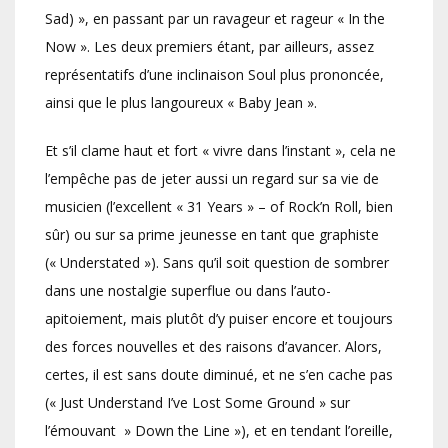
Sad) », en passant par un ravageur et rageur « In the
Now ». Les deux premiers étant, par ailleurs, assez
représentatifs d’une inclinaison Soul plus prononcée,
ainsi que le plus langoureux « Baby Jean ».
Et s’il clame haut et fort « vivre dans l’instant », cela ne
l’empêche pas de jeter aussi un regard sur sa vie de
musicien (l’excellent « 31 Years » – of Rock’n Roll, bien
sûr) ou sur sa prime jeunesse en tant que graphiste
(« Understated »). Sans qu’il soit question de sombrer
dans une nostalgie superflue ou dans l’auto-
apitoiement, mais plutôt d’y puiser encore et toujours
des forces nouvelles et des raisons d’avancer. Alors,
certes, il est sans doute diminué, et ne s’en cache pas
(« Just Understand I’ve Lost Some Ground » sur
l’émouvant » Down the Line »), et en tendant l’oreille,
^^^^
= Exercise aim =
Every line from the one holding "question de sombrer" through the last line of the listing above should be set down exactly, and nothing more.

= Exercise result =
(« Understated »). Sans qu’il soit question de sombrer
dans une nostalgie superflue ou dans l’auto-
apitoiement, mais plutôt d’y puiser encore et toujours
des forces nouvelles et des raisons d’avancer. Alors,
certes, il est sans doute diminué, et ne s’en cache pas
(« Just Understand I’ve Lost Some Ground » sur
l’émouvant » Down the Line »), et en tendant l’oreille,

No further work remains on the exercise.